◆ Exercise requirements:
Copy out exactly the stretch below, from the line with "wirusem brodawczaka u niektórych psów." through the line with "MINISTÉRIO DO TURISMO", both included; the pictures stay out.

--*--

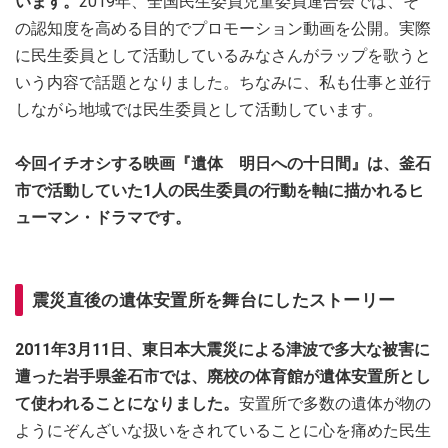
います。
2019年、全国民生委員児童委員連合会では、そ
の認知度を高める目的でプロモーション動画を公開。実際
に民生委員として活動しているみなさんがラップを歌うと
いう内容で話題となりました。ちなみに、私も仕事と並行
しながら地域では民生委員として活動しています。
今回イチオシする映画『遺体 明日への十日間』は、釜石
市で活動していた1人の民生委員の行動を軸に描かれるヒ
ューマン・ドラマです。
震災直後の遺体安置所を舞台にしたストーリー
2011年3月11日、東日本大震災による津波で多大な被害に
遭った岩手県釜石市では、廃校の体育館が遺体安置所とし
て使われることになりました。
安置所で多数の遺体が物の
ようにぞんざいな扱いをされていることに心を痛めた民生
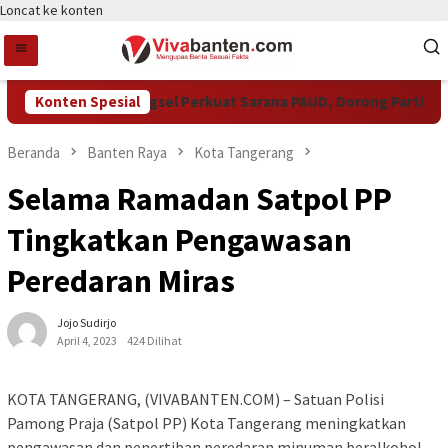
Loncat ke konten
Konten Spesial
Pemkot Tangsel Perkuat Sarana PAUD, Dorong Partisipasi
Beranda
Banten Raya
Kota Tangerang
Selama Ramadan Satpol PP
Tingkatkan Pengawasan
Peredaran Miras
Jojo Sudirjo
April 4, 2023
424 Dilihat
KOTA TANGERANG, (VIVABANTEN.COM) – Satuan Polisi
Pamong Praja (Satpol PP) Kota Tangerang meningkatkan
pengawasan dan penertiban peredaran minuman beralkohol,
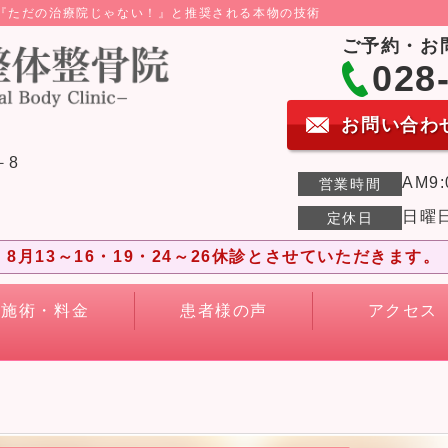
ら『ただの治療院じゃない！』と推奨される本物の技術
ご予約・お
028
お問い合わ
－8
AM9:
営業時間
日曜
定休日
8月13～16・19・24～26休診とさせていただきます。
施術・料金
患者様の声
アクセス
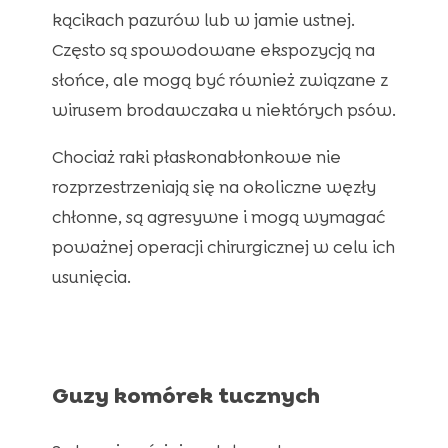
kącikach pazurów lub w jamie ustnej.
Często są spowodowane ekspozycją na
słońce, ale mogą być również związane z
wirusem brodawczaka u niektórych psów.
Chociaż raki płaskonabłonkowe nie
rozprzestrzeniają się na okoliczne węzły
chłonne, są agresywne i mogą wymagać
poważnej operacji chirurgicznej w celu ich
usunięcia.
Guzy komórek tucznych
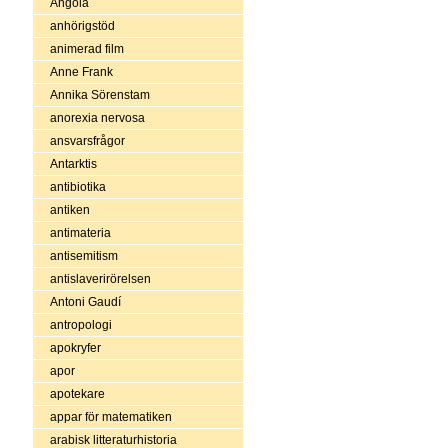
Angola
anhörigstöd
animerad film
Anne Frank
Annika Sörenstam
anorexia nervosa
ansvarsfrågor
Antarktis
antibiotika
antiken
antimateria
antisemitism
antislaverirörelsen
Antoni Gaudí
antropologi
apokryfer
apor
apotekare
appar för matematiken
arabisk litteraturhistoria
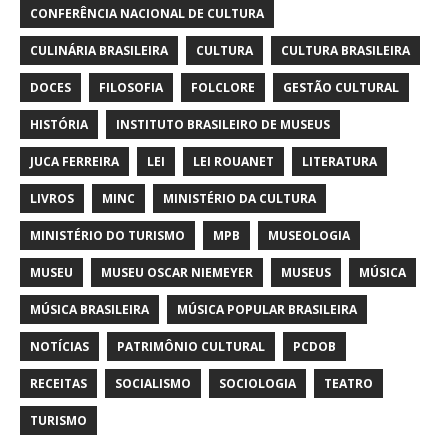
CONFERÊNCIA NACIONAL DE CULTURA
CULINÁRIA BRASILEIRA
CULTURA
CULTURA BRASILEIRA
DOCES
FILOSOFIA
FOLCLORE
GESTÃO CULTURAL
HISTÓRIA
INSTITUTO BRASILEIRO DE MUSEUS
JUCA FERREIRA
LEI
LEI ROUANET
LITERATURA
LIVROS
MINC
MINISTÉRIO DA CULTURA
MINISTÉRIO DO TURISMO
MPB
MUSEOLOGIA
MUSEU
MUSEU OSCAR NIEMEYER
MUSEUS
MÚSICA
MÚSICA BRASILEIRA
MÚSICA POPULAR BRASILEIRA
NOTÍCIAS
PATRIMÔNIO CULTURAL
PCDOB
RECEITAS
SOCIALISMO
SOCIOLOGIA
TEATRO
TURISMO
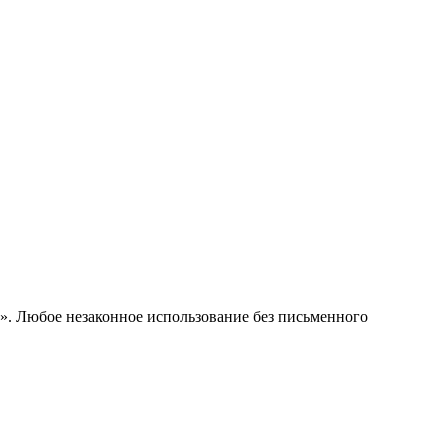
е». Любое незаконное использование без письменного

--*--

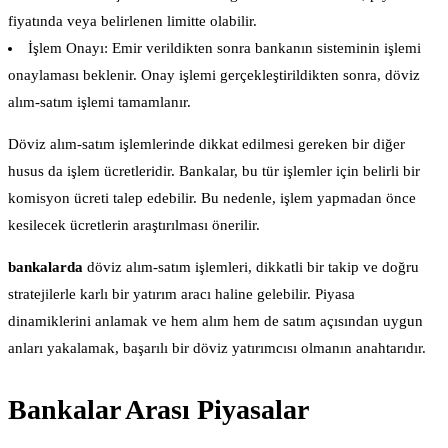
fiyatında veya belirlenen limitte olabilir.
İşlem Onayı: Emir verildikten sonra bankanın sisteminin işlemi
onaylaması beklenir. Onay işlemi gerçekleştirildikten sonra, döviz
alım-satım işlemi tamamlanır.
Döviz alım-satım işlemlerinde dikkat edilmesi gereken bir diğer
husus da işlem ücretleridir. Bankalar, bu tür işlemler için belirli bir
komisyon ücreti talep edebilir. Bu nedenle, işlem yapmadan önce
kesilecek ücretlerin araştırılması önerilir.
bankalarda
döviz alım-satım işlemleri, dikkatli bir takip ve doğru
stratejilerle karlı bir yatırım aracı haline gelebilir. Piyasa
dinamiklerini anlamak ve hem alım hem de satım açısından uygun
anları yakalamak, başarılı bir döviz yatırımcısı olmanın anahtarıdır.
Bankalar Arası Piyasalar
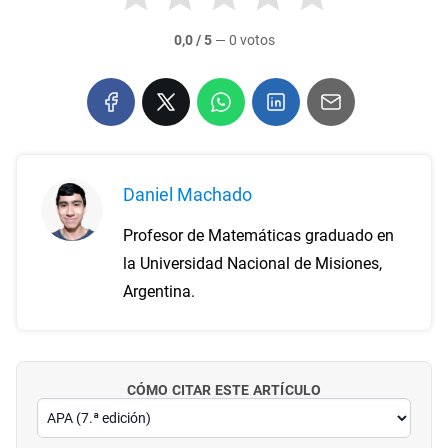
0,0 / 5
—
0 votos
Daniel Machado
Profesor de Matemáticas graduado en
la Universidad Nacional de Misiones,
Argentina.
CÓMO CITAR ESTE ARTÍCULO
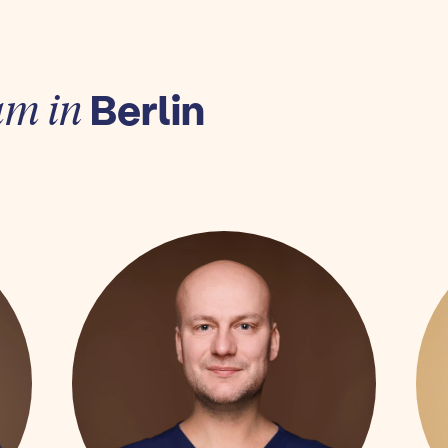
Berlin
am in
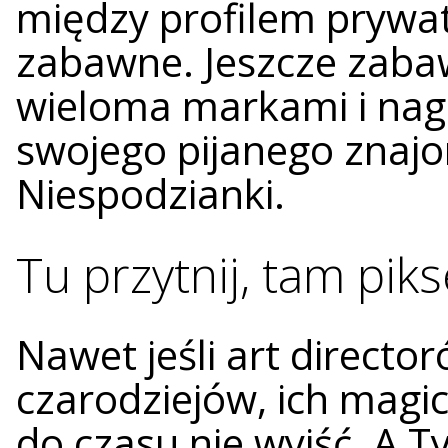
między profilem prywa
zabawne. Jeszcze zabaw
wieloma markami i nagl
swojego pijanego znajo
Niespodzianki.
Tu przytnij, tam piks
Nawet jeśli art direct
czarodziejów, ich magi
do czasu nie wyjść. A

--*--

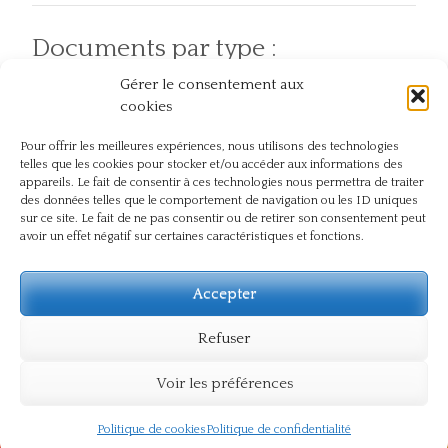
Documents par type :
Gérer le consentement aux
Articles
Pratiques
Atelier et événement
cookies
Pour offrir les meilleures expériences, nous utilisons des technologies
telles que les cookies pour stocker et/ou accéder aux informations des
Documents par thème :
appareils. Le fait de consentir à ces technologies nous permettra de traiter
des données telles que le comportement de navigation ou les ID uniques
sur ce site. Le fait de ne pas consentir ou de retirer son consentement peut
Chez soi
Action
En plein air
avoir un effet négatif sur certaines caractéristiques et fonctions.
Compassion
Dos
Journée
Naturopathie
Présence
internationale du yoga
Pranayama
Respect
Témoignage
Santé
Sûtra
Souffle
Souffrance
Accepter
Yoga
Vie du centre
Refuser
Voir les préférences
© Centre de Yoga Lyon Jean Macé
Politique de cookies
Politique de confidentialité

--*--

◆ Problem solution:
wirusem brodawczaka u niektórych psów.
Chociaż raki płaskonabłonkowe nie
rozprzestrzeniają się na okoliczne węzły
chłonne, są agresywne i mogą wymagać
poważnej operacji chirurgicznej w celu ich
usunięcia.
Guzy komórek tucznych
Angola
anhörigstöd
animerad film
Anne Frank
Annika Sörenstam
anorexia nervosa
ansvarsfrågor
Antarktis
antibiotika
antiken
antimateria
antisemitism
antislaverirörelsen
Antoni Gaudí
antropologi
apokryfer
apor
apotekare
appar för matematiken
arabisk litteraturhistoria
CONFERÊNCIA NACIONAL DE CULTURA
CULINÁRIA BRASILEIRA
CULTURA
CULTURA BRASILEIRA
DOCES
FILOSOFIA
FOLCLORE
GESTÃO CULTURAL
HISTÓRIA
INSTITUTO BRASILEIRO DE MUSEUS
JUCA FERREIRA
LEI
LEI ROUANET
LITERATURA
LIVROS
MINC
MINISTÉRIO DA CULTURA
MINISTÉRIO DO TURISMO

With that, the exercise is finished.